The North American Review is proud to be published at the University of Northern Iowa, located in Cedar Falls, Iowa. In keeping with our pride in our academic community, the North American Review is sharing interviews conducted for the Final Thursday Reading Series in Cedar Falls. Now in its 19th season, the Final Thursday Reading Series features regional authors presenting their recent work. Prior to the featured reader, an open mic gives local writers a chance to find a friendly audience for original poetry, fiction and creative nonfiction. FTRS takes place on the final Thursday of each month at the Hearst Center for the Arts in Cedar Falls, Iowa. FTRS is a collaboration of Final Thursday Press, the Hearst Center for the Arts and the UNI College of Humanities, Arts & Sciences. Today, we feature their reader from April and the original interview can be found here.
On April 29, Patricia O’Donnell returns to the Final Thursday Reading Series for a release reading of her new novel, The Vigilance of Stars (Unsolicited Press). Set in Maine, this novel takes place across generations and follows a series of interlinked characters facing difficult life decisions. An alumna of UNI and native of Parkersburg, Patricia teaches creative writing at the University of Maine—Farmington. She is the author of several books including the memoir, Waiting to Begin, and the short story collection, Gods for Sale.
Though you grew up in Iowa, The Vigilance of Stars is set in Maine, where you’ve lived for many years. Both are largely rural states, but I wonder if you find more similarities or differences between them?
Patricia O’Donnell: The small-town life in Maine feels comfortable to me, having grown up in a small town in Iowa. The people of Wilton, Maine, and Parkersburg, Iowa, both have a similar natural and unaffected warmth, and a closeness to nature. In this part of Maine more people take part in outdoor activities, as there are lakes and wooded mountains all over: kayaking and hiking and snowshoeing and skiing and ice skating. And ice fishing. The beautiful land in Iowa is so rich and productive that it is largely given over to agriculture. Maine makes more money from the tourism industry, but not so much here in central rural Maine, which actually has a high poverty rate. Maine is less populated, has more poverty, a higher unemployment rate, and almost three times the divorce rate as Iowa does, my research tells me, and that seems about right. Also Iowa, as part of the Bible belt, has more churches per capita, and religion seems to be a greater part of people’s lives there than here. Maine people are a little more reserved than the more friendly Iowans. Maddie, a main character in the book, is a person who–like me–came from the Midwest, and has lived in Maine for many years. I feel closest to her of all the characters in the novel.

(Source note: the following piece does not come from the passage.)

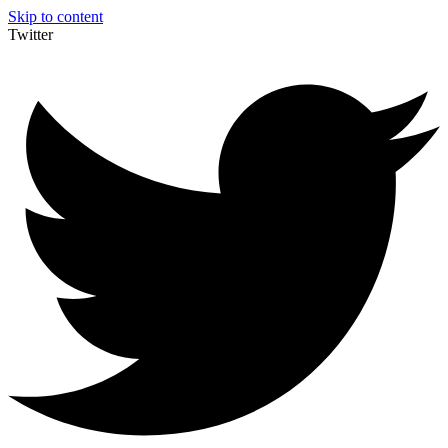
Skip to content
Twitter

The Vigilance of Stars is a work of fiction, but the book does have one historical figure, the psychoanalyst Wilheim Reich, play a notable role. How and why did you decide to include him in the book?
PO: I’ve always been fascinated by him, as a figure. I’ve visited his his lab and research center in Maine, “Orgonon,” which is open to the public. He’s been called a crackpot, but some of his ideas have a beauty to them, a poetry, and his life story is a great tragedy. I read a few biographies of him, and it was fun to imagine him into this book. He was there from the beginning.
This novel does a great job capturing varying perspectives of characters at different ages and places in life. Were some of these perspectives harder for you to write from than others?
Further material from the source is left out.